Presidents Vladimir Putin and Recep Tayyip Erdoan’s relationship dynamic, preference, and mutual trust are a major foundation for Russian-Turkish relations. These interpersonal ties have been put to the test by Russia’s invasion of Ukraine. Although Turkish and Ukrainian military links are strong and President Erdoan maintains a good working relationship with Ukrainian President Volodymyr Zelenskyy, it is evident that Erdoan is unwilling to sacrifice his relationship with Putin for Zelenskyy’s benefit. Moreover, Putin has either refused or ignored Erdoan’s attempts to arbitrate between the two presidents.
The return of Crimea to Ukraine, of which it is an integral part, is essentially a requirement of international law. It was an indicator of the opportunities Turkey is looking for to push the boundaries of its ties with Russia at a time when the Kremlin is stuck in Ukraine. Whether in Syria or the South Caucasus, Ankara is poised to fill the gap as Moscow’s influence appears poised to decline. After Russia’s aggression against Ukraine, Turkey acted as a mediator, as seen in a July deal it brokered with the help of the United Nations for Ukrainian grain ships to leave Odessa. Yet Erdogan has remained consistent in his support for Kiev, including in Crimea, the historic home of the Crimean Tatars (a community that sees Turkey as a kin state). Syria was the focus of his trilateral summit with Russian President Vladimir Putin and Iranian President Ebrahim Raisi in Tehran in July, as well as Erdogan’s meeting with Putin in Sochi in August.
Getting Russia and Iran to sign off on his plans for an all-out offensive postpones the prospect of restoring relations with the government of Syria’s Bashar al-Assad as a quid pro quo. Fear of Turkey was a key reason for Armenia’s alignment with Russia in terms of foreign and security policy. The common threat in Syria and Armenia is that Turkey is methodically pushing Russia out of its neighborhood and regions where Moscow has had a strategic advantage over its geopolitical rivals in recent years. Still, anyone who thinks that the war in Ukraine is, at the end of the day, a conflict involving Moscow, Kyiv and Western capitals would do well to look further.
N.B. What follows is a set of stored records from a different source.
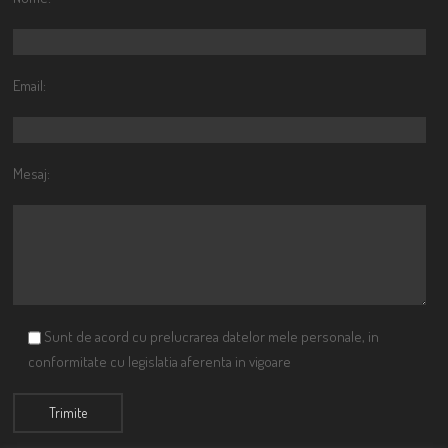
Email:
Mesaj:
Sunt de acord cu prelucrarea datelor mele personale, in
conformitate cu legislatia aferenta in vigoare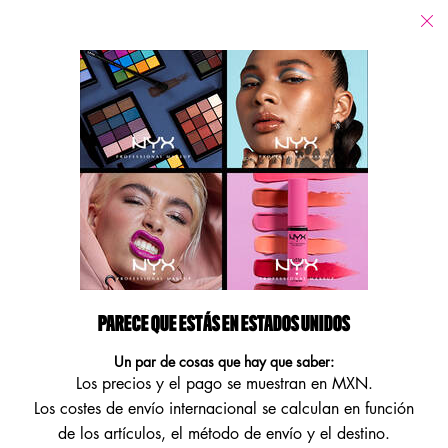
Tiendas
Estoy buscando...
Busca
Main content
No se han encontrado resultados
FÓRMULAS VEGANAS
ENCUENTRA NUESTROS PRODUCTOS VEGANOS DE ALTO
RENDIMIENTO.
Footer navigation
PARECE QUE ESTÁS EN ESTADOS UNIDOS
ATENCIÓN AL CLIENTE
MÁS INFORMACIÓN
Un par de cosas que hay que saber:
Los precios y el pago se muestran en MXN.
Contáctanos
Localizador de tiendas
Los costes de envío internacional se calculan en función
NYX a la puerta de tu casa
de los artículos, el método de envío y el destino.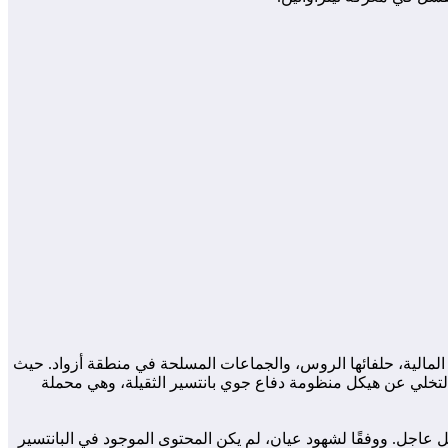
 القوات المالية، حلفائها الروس، والجماعات المسلحة في منطقة أزواد. حيث
ة بفريق من “الفيلق الإفريقي”، إلى التخلي عن هيكل منظومة دفاع جوي بانتسير الثقيلة، وهي محملة
 عاجل. ووفقًا لشهود عيان، لم يكن المحتوى الموجود في البانتسير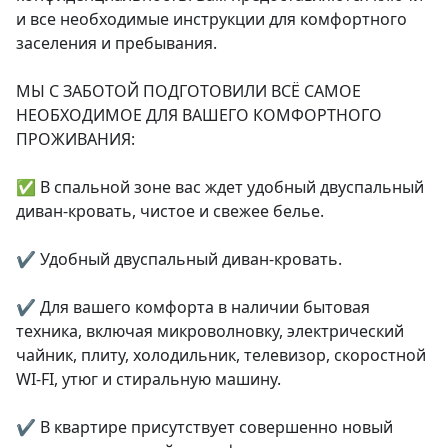
и все необходимые инструкции для комфортного 
заселения и пребывания.

МЫ С ЗАБОТОЙ ПОДГОТОВИЛИ ВСЁ САМОЕ 
НЕОБХОДИМОЕ ДЛЯ ВАШЕГО КОМФОРТНОГО 
ПРОЖИВАНИЯ:

✅ В спальной зоне вас ждет удобный двуспальный 
диван-кровать, чистое и свежее белье.

✔️ Удобный двуспальный диван-кровать.

✔️ Для вашего комфорта в наличии бытовая 
техника, включая микроволновку, электрический 
чайник, плиту, холодильник, телевизор, скоростной 
WI-FI, утюг и стиральную машину.

✔️ В квартире присутствует совершенно новый 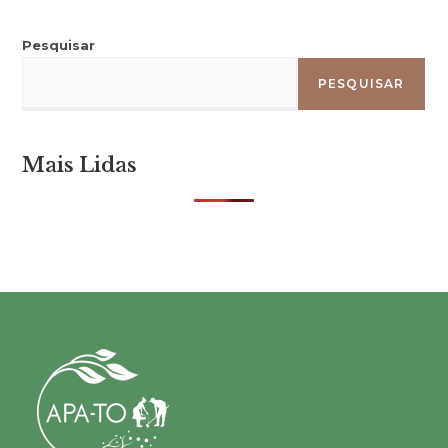
Pesquisar
PESQUISAR
Mais Lidas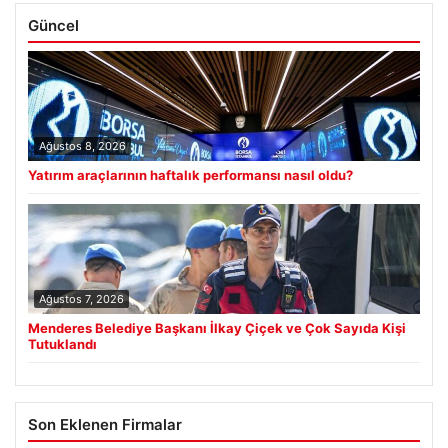
Güncel
Ağustos 8, 2026
Yatırım araçlarının haftalık performansı nasıl oldu?
Ağustos 7, 2026
Menderes Belediye Başkanı İlkay Çiçek ve Çok Sayıda Kişi
Tutuklandı
Son Eklenen Firmalar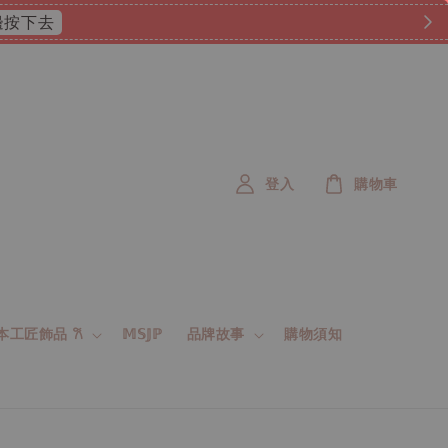
 這邊按下去
登入
購物車
 日本工匠飾品 𐙚
𝕄𝕊𝕁ℙ
品牌故事
購物須知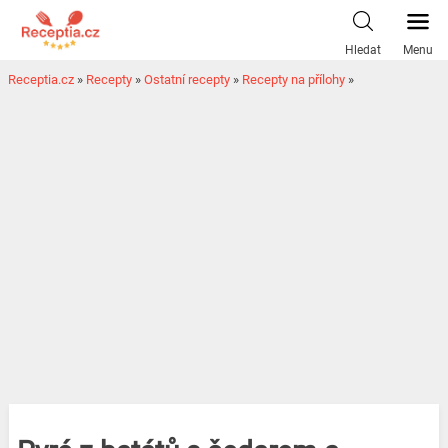
Hledat
Menu
Receptia.cz
»
Recepty
»
Ostatní recepty
»
Recepty na přílohy
»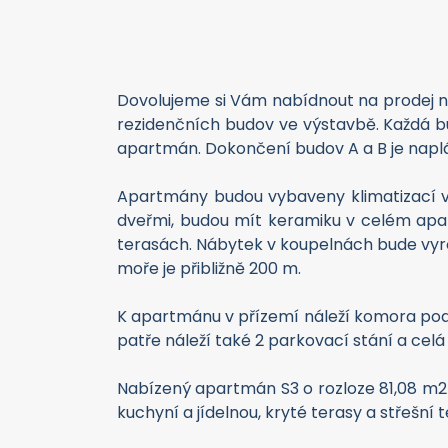
Dovolujeme si Vám nabídnout na prodej no
rezidenčních budov ve výstavbě. Každá b
apartmán. Dokončení budov A a B je napl
Apartmány budou vybaveny klimatizací v
dveřmi, budou mít keramiku v celém apart
terasách. Nábytek v koupelnách bude vyro
moře je přibližně 200 m.
K apartmánu v přízemí náleží komora pod s
patře náleží také 2 parkovací stání a celá 
Nabízený apartmán S3 o rozloze 81,08 m2 
kuchyní a jídelnou, kryté terasy a střešní t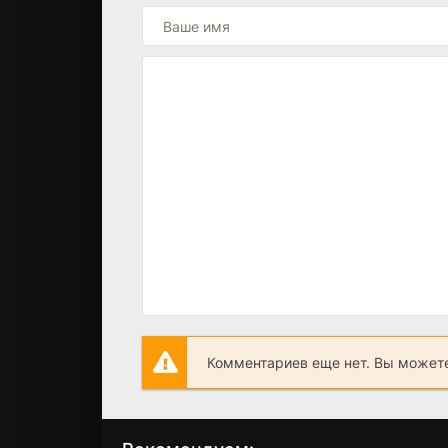
Комментариев еще нет. Вы можете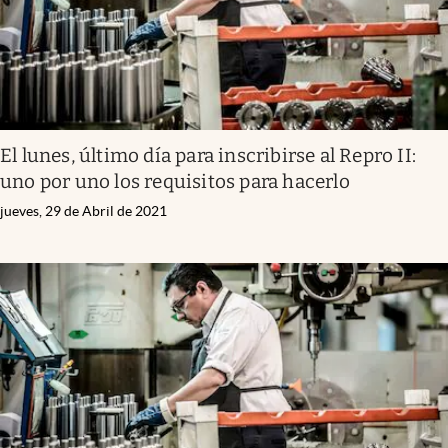
El lunes, último día para inscribirse al Repro II:
uno por uno los requisitos para hacerlo
jueves, 29 de Abril de 2021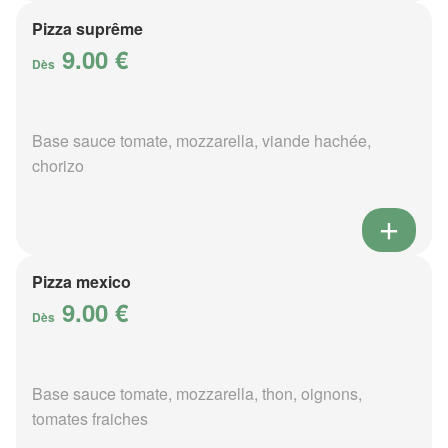
Pizza suprême
9.00 €
Dès
Base sauce tomate, mozzarella, viande hachée,
chorizo
Pizza mexico
9.00 €
Dès
Base sauce tomate, mozzarella, thon, oignons,
tomates fraiches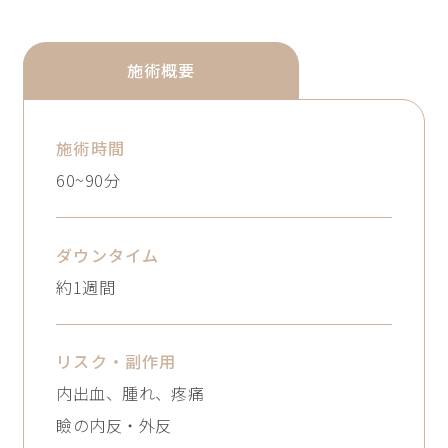
施術概要
施術時間
60~90分
ダウン
タイム
約1週間
リスク・副作用
内出血、腫れ、疼痛

瞼の内反・外反
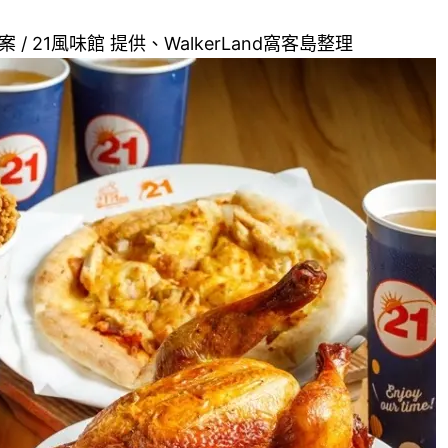
/ 21風味館 提供、WalkerLand窩客島整理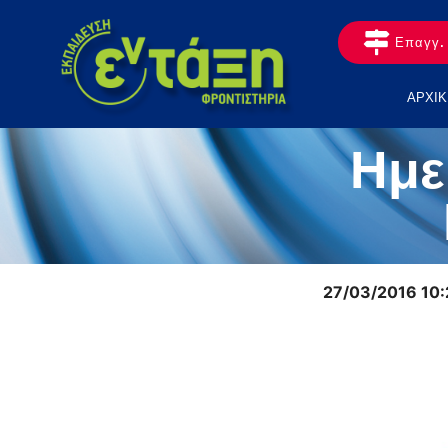
Επαγγ. 
ΑΡΧΙΚ
Ημε
27/03/2016 10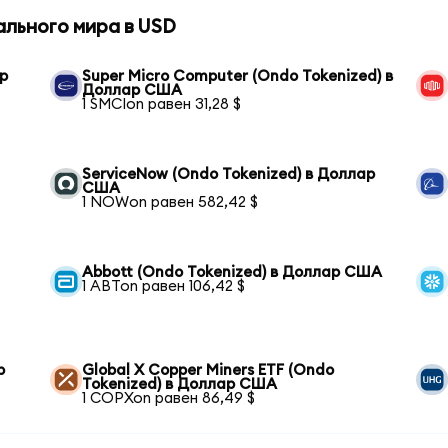
ального мира в USD
р
Super Micro Computer (Ondo Tokenized) в
Доллар США
1 SMCIon равен 31,28 $
ServiceNow (Ondo Tokenized) в Доллар
США
1 NOWon равен 582,42 $
Abbott (Ondo Tokenized) в Доллар США
1 ABTon равен 106,42 $
р
Global X Copper Miners ETF (Ondo
Tokenized) в Доллар США
1 COPXon равен 86,49 $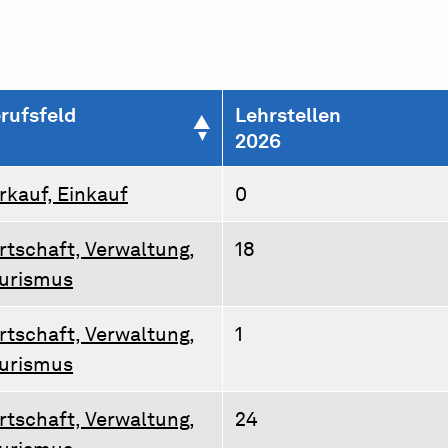
rufsfeld
Lehrstellen
2026
rkauf, Einkauf
0
rtschaft, Verwaltung,
18
urismus
rtschaft, Verwaltung,
1
urismus
rtschaft, Verwaltung,
24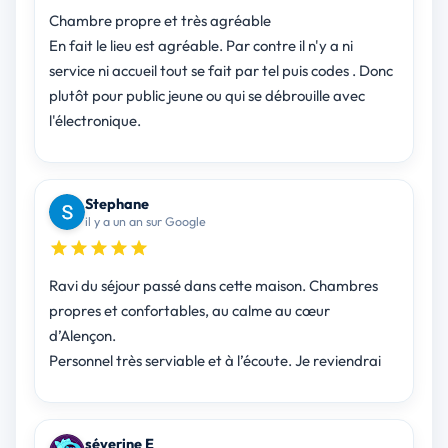
Chambre propre et très agréable
En fait le lieu est agréable. Par contre il n'y a ni
service ni accueil tout se fait par tel puis codes . Donc
plutôt pour public jeune ou qui se débrouille avec
l'électronique.
Stephane
il y a un an sur Google
Ravi du séjour passé dans cette maison. Chambres
propres et confortables, au calme au cœur
d’Alençon.
Personnel très serviable et à l’écoute. Je reviendrai
séverine E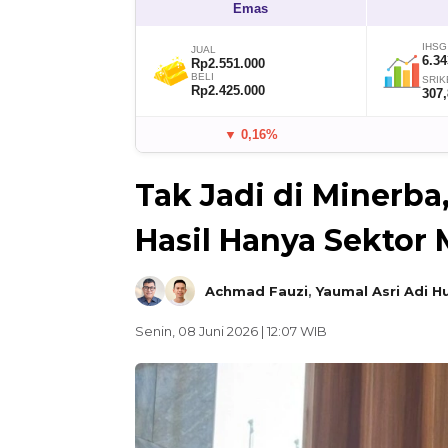
Emas
IHSG
JUAL
6.34
Rp2.551.000
BELI
SRIK
Rp2.425.000
307
▼ 0,16%
Tak Jadi di Minerba
Hasil Hanya Sektor 
Achmad Fauzi
,
Yaumal Asri Adi H
Senin, 08 Juni 2026 | 12:07 WIB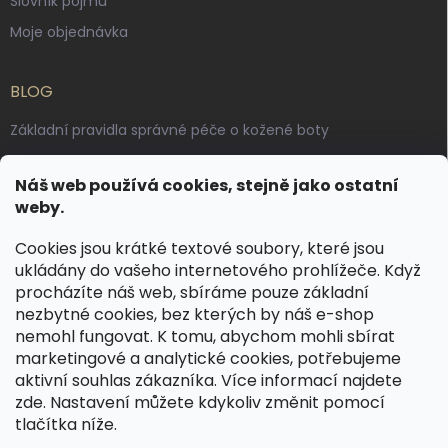
Slovník pojmů
Moje objednávka
BLOG
Základní pravidla správné péče o kožené boty
Jak pečovat o voskované, anilinové a olejované usně
Náš web používá cookies, stejně jako ostatní
Výroba českých kožených opasků: vůně pravé kůže, dotek
weby.
řemesla
Cookies jsou krátké textové soubory, které jsou
ukládány do vašeho internetového prohlížeče. Když
KONTAKT
procházíte náš web, sbíráme pouze základní
nezbytné cookies, bez kterých by náš e-shop
dotazy
@
spongr.cz
nemohl fungovat. K tomu, abychom mohli sbírat
marketingové a analytické cookies, potřebujeme
+420 776 663 962
aktivní souhlas zákazníka. Více informací najdete
https://www.facebook.com/spongr.cz
zde
. Nastavení můžete kdykoliv změnit pomocí
tlačítka níže.
spongr.cz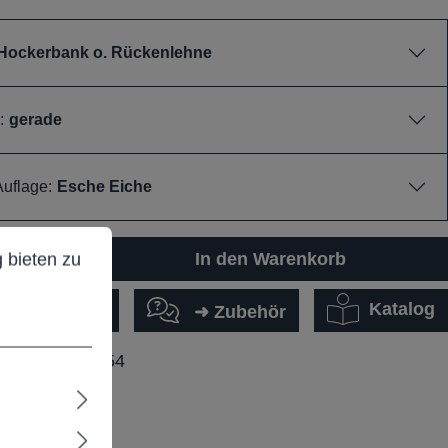
Hockerbank o. Rückenlehne
:
gerade
Auflage:
Esche Eiche
ieten zu können.
Mehr Informationen ...
In den Warenkorb
 bieten zu
Katalog
dukt Anfrage
➜ Zubehör
ummer:
M11854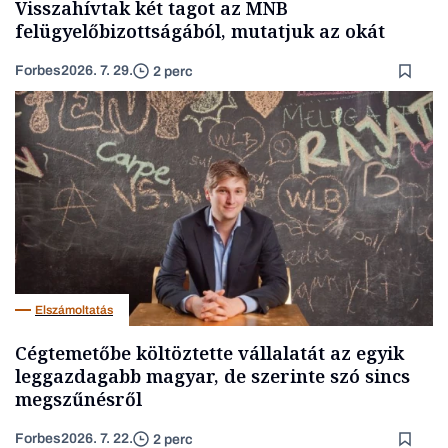
Visszahívtak két tagot az MNB
felügyelőbizottságából, mutatjuk az okát
Forbes
2026. 7. 29.
2 perc
Elszámoltatás
Cégtemetőbe költöztette vállalatát az egyik
leggazdagabb magyar, de szerinte szó sincs
megszűnésről
Forbes
2026. 7. 22.
2 perc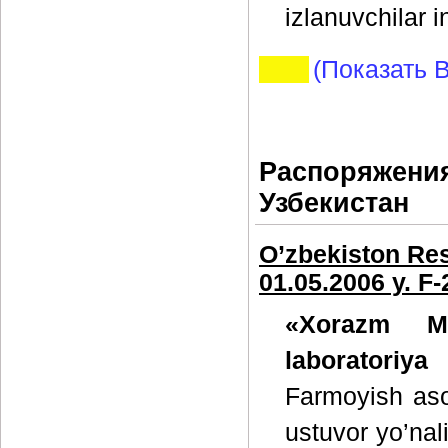
izlanuvchilar in
(Показать В
Распоряжения
Узбекистан
O’zbekiston Res
01.05.2006 y. F
«Xorazm Ma
laboratoriya
Farmoyish aso
ustuvor yo’nal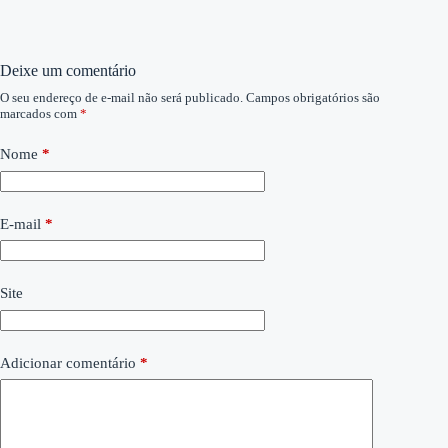
Deixe um comentário
O seu endereço de e-mail não será publicado.
Campos obrigatórios são
marcados com
*
Nome
*
E-mail
*
Site
Adicionar comentário
*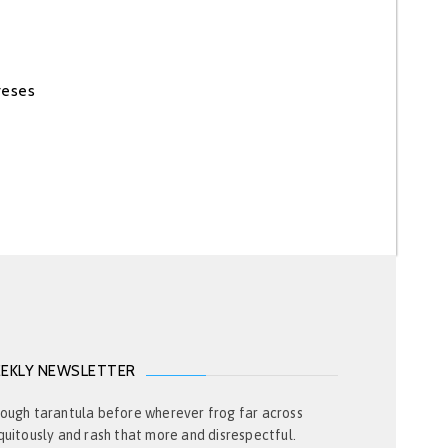
reses
EKLY NEWSLETTER
ough tarantula before wherever frog far across
quitously and rash that more and disrespectful.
Turkey’s economic situation worsens even further and all of Erdoan’s and his administration’s promises to boost the economy are kept. Given the impact of economic sanctions imposed by the EU, the U.S., Canada, and other like-minded nations on Turkey, Russia is unable to immediately facilitate financially. Nevertheless, it sends tourists and expands its markets to Turkish businesses, including those in the construction industry, assisting in uplifiting some of Erdoan’s economic woes.